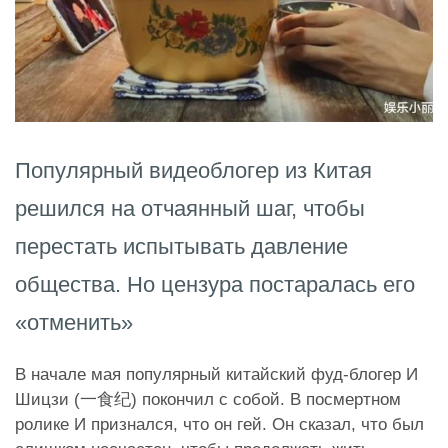
Популярный видеоблогер из Китая
решился на отчаянный шаг, чтобы
перестать испытывать давление
общества. Но цензура постаралась его
«отменить»
В начале мая популярный китайский фуд-блогер И
Шицзи (一食纪) покончил с собой. В посмертном
ролике И признался, что он гей. Он сказал, что был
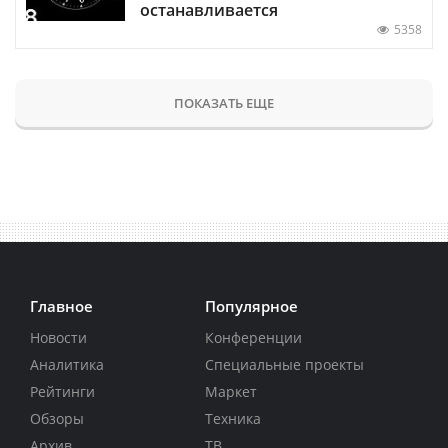
останавливается
5358
ПОКАЗАТЬ ЕЩЕ
Главное
Популярное
Новости
Конференции
Аналитика
Специальные проекты
Рейтинги
Маркет
Обзоры
Техника
Архив
ТВ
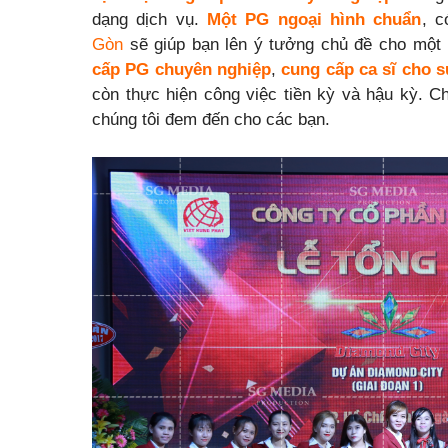
dạng dịch vụ.
Một
PG ngoại hình chuẩn
, c
Gòn
sẽ giúp bạn lên ý tưởng chủ đề cho một 
cấp PG chuyên nghiệp
,
cung cấp
ca sĩ cho s
còn thực hiện công việc tiền kỳ và hậu kỳ. 
chúng tôi đem đến cho các bạn.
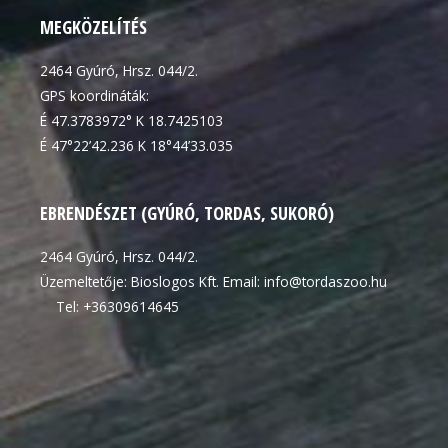
MEGKÖZELÍTÉS
2464 Gyúró, Hrsz. 044/2.
GPS koordináták:
É 47.3783972° K 18.7425103
É 47°22’42.236 K 18°44’33.035
EBRENDÉSZET (GYÚRÓ, TORDAS, SUKORÓ)
2464 Gyúró, Hrsz. 044/2.
Üzemeltetője: Bioslogos Kft. Email: info@tordaszoo.hu
Tel: +36309614645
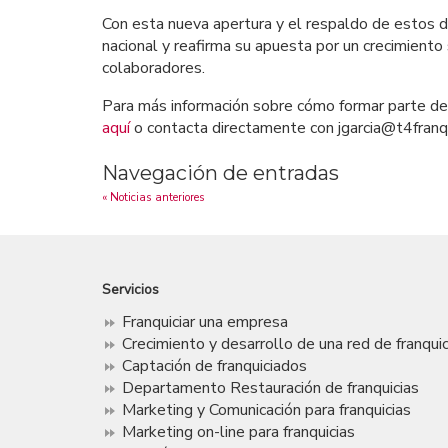
Con esta nueva apertura y el respaldo de estos 
nacional y reafirma su apuesta por un crecimiento
colaboradores.
Para más información sobre cómo formar parte d
aquí
o contacta directamente con jgarcia@t4franq
Navegación de entradas
« Noticias anteriores
Servicios
Franquiciar una empresa
Crecimiento y desarrollo de una red de franquic
Captación de franquiciados
Departamento Restauración de franquicias
Marketing y Comunicación para franquicias
Marketing on-line para franquicias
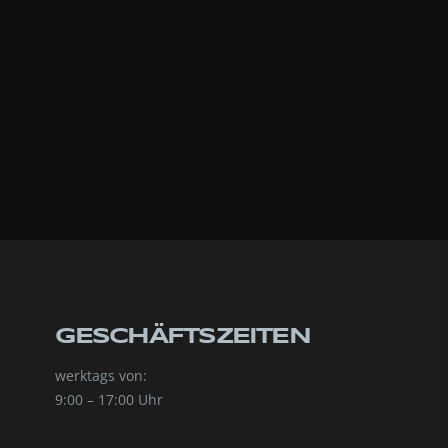
GESCHÄFTSZEITEN
werktags von:
9:00 – 17:00 Uhr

■ **TRY IT**
Could you find every line in the records above that has the string "Marketing" and copy it?

■ **EXERCISE ANSWER**
Marketing y Comunicación para franquicias
Marketing on-line para franquicias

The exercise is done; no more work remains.